Tourism in Norfolk
Tourism is the largest sector industry in the county, supporting more than 59,000 people and contributing approaching £2.96 billion to the local economy. If you are involved in or studying tourism, or want to find out about Norfolk's tourism industry and the role it plays in the county's economy, take a look below for some of the key Norfolk tourism facts and figures.
BDRC Continental Holiday Trends 2014 Report
Booking Patterns Research from GfK
2013 Larking Gowen Tourism Business Survey
Visit Britain corporate website.
Research estimates that in 2014 there were 3,008,000 staying visitors in Norfolk, staying a total of 13,313,000 nights. The total number of day visitors was estimated at 39,982,000.
The research estimates that 59,671 jobs are directly supported by tourism in Norfolk and that tourism accounts for 17% of employment in Norfolk. The total business turnover supported by tourism is £2,961,044,518.
You can also read Visit England business confidence monitors.
The first results from the 2011 Census were published 16th July 2012 and show that over 61,000 more people are living in Norfolk now compared with the previous census in 2001.

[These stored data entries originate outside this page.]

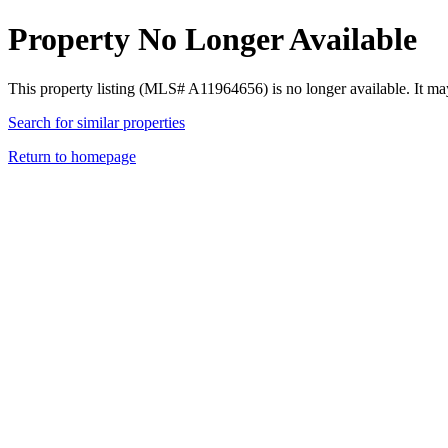
Property No Longer Available
This property listing (MLS# A11964656) is no longer available. It ma
Search for similar properties
Return to homepage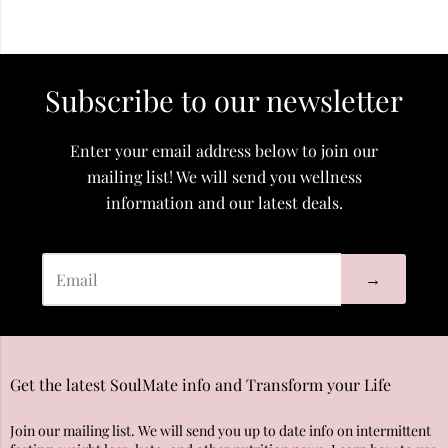
Subscribe to our newsletter
Enter your email address below to join our
mailing list! We will send you wellness
information and our latest deals.
→
Get the latest SoulMate info and Transform your Life
Join our mailing list. We will send you up to date info on intermittent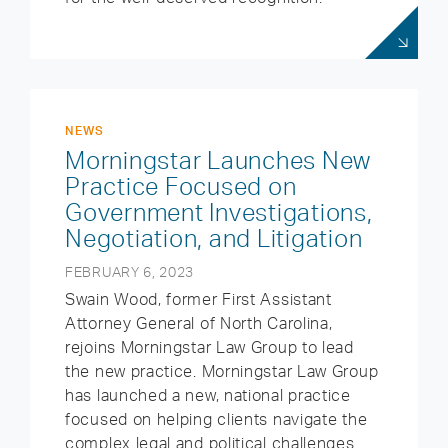
NEWS
Morningstar Launches New
Practice Focused on
Government Investigations,
Negotiation, and Litigation
FEBRUARY 6, 2023
Swain Wood, former First Assistant
Attorney General of North Carolina,
rejoins Morningstar Law Group to lead
the new practice. Morningstar Law Group
has launched a new, national practice
focused on helping clients navigate the
complex legal and political challenges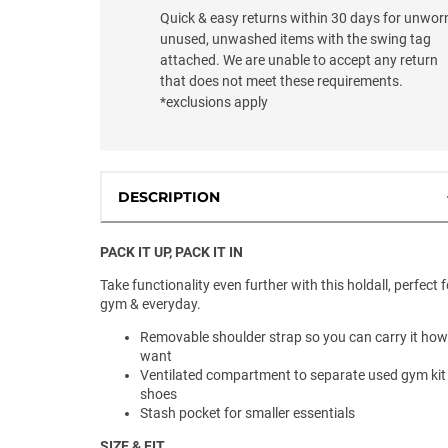
Quick & easy returns within 30 days for unwor
unused, unwashed items with the swing tag
attached. We are unable to accept any return
that does not meet these requirements.
*exclusions apply
DESCRIPTION
PACK IT UP, PACK IT IN
Take functionality even further with this holdall, perfect f
gym & everyday.
Removable shoulder strap so you can carry it ho
want
Ventilated compartment to separate used gym kit
shoes
Stash pocket for smaller essentials
SIZE & FIT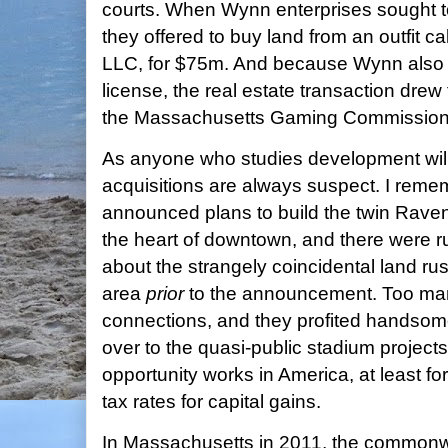
courts. When Wynn enterprises sought to 
they offered to buy land from an outfit c
LLC, for $75m. And because Wynn also w
license, the real estate transaction drew 
the Massachusetts Gaming Commission
As anyone who studies development will 
acquisitions are always suspect. I rem
announced plans to build the twin Raven
the heart of downtown, and there were ru
about the strangely coincidental land ru
area
prior
to the announcement. Too man
connections, and they profited handsome
over to the quasi-public stadium projec
opportunity works in America, at least f
tax rates for capital gains.
In Massachusetts in 2011, the common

The Office for National Statistics (ONS) carried out the Census and a follow-up coverage survey and produced initial results for population, households, household residents and short term residents, along with information on the quality of the response area by area.
In 2011, Norfolk's population was estimated to be 857,900, an increase of 61,200 from 2001. All local authorities in the County increased in population, the highest being South Norfolk (which gained 13,300) and King's Lynn & West Norfolk (12,200). The lowest increase was in North Norfolk (3,100).

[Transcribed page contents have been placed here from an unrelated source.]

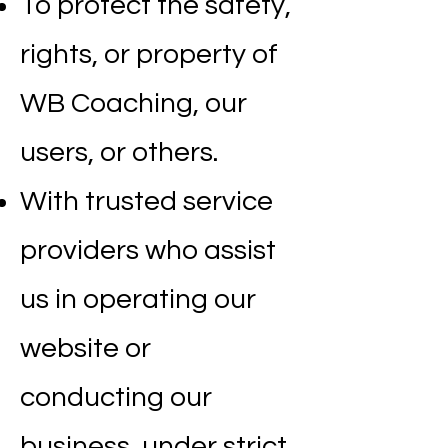
To protect the safety,
rights, or property of
WB Coaching, our
users, or others.
With trusted service
providers who assist
us in operating our
website or
conducting our
business, under strict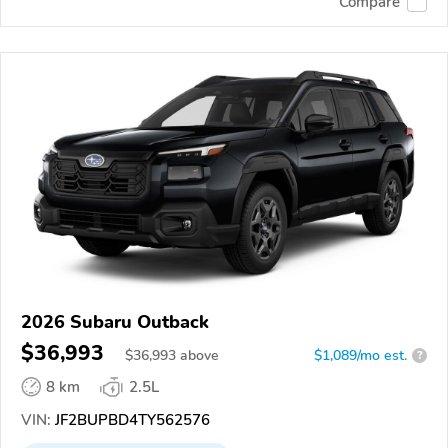
Compare
2026 Subaru Outback
$36,993
$
36,993
above
$1,089/mo est.
?
8 km
2.5L
VIN:
JF2BUPBD4TY562576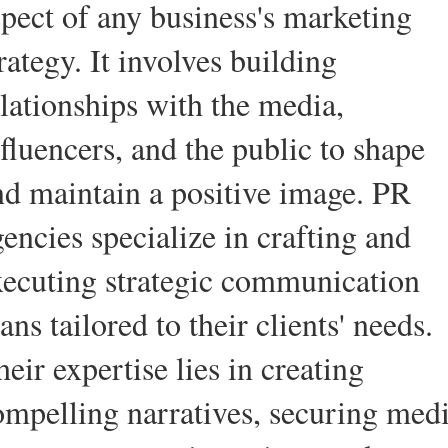
spect of any business's marketing
rategy. It involves building
elationships with the media,
fluencers, and the public to shape
nd maintain a positive image. PR
encies specialize in crafting and
xecuting strategic communication
ans tailored to their clients' needs.
eir expertise lies in creating
ompelling narratives, securing med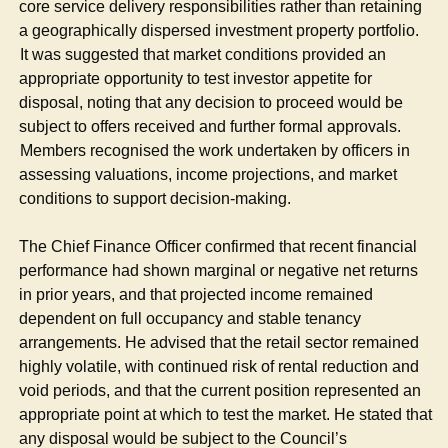
core service delivery responsibilities rather than retaining
a geographically dispersed investment property portfolio.
·
It was suggested that market conditions provided an
appropriate opportunity to test investor appetite for
disposal, noting that any decision to proceed would be
subject to offers received and further formal approvals.
·
Members recognised the work undertaken by officers in
assessing valuations, income projections, and market
conditions to support decision-making.
The Chief Finance Officer confirmed that recent financial
performance had shown marginal or negative net returns
in prior years, and that projected income remained
dependent on full occupancy and stable tenancy
arrangements. He advised that the retail sector remained
highly volatile, with continued risk of rental reduction and
void periods, and that the current position represented an
appropriate point at which to test the market. He stated that
any disposal would be subject to the Council’s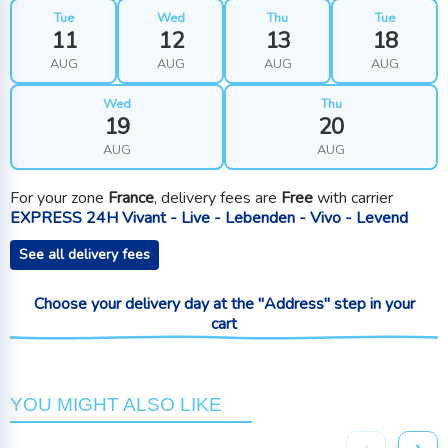
Tue
Wed
Thu
Tue
11
12
13
18
AUG
AUG
AUG
AUG
Wed
Thu
19
20
AUG
AUG
For your zone
France
, delivery fees are
Free
with carrier
EXPRESS 24H Vivant - Live - Lebenden - Vivo - Levend
See all delivery fees
Choose your delivery day at the "Address" step in your
cart
YOU MIGHT ALSO LIKE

North Norfolk had the largest proportion of people aged 65 and over in the East of England Region (29%), the smallest proportion of people aged 19 and under (19%) and the smallest increase in under fives (4%). The proportion aged 65 and over was the third highest of all local authorities in England and Wales; Norwich had the lowest average household size (2.1); Breckland was the least densely populated (100 people per square kilometre).

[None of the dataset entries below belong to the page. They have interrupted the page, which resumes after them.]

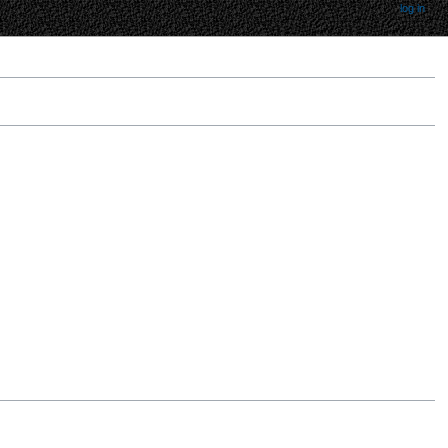
log in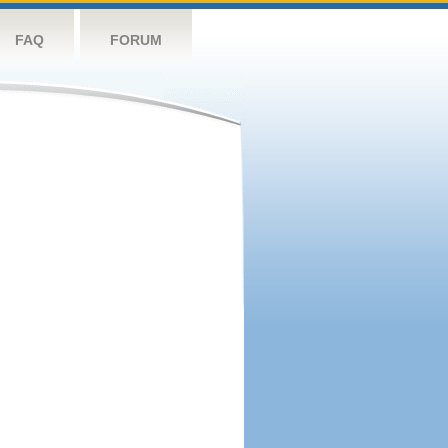
FAQ
FORUM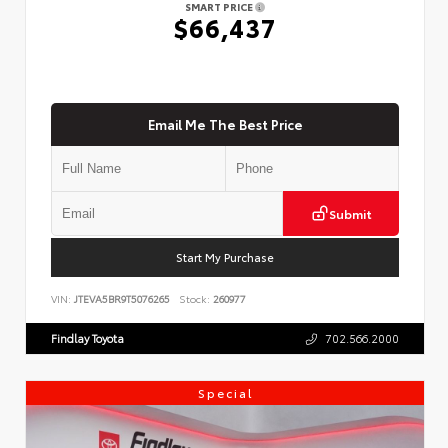
SMART PRICE
$66,437
Email Me The Best Price
Submit
Start My Purchase
VIN:
JTEVA5BR9T5076265
Stock:
260977
Findlay Toyota
702.566.2000
Special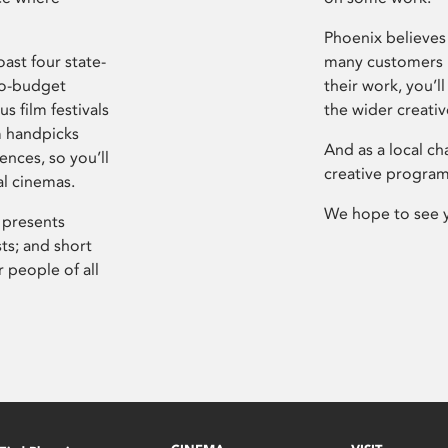
Phoenix believes 
ast four state-
many customers P
ro-budget
their work, you’ll
s film festivals
the wider creati
m handpicks
And as a local ch
ences, so you’ll
creative program
al cinemas.
We hope to see 
 presents
sts; and short
 people of all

Norfolk has more older people than in 2001 – all age groups 55 and over increased, in particular ages 60-64 and 60-69, and there was also a significant increase in 20-24 year olds, though there are fewer children aged 5-14 and fewer adults in their thirties.
There are 372,100 households in Norfolk, with an average household size of 2.26 (the figures vary from 2.34 in Breckland to 2.12 in Norwich). This is 29,000 more households than in 2001, though average household size has only fallen marginally, from 2.27.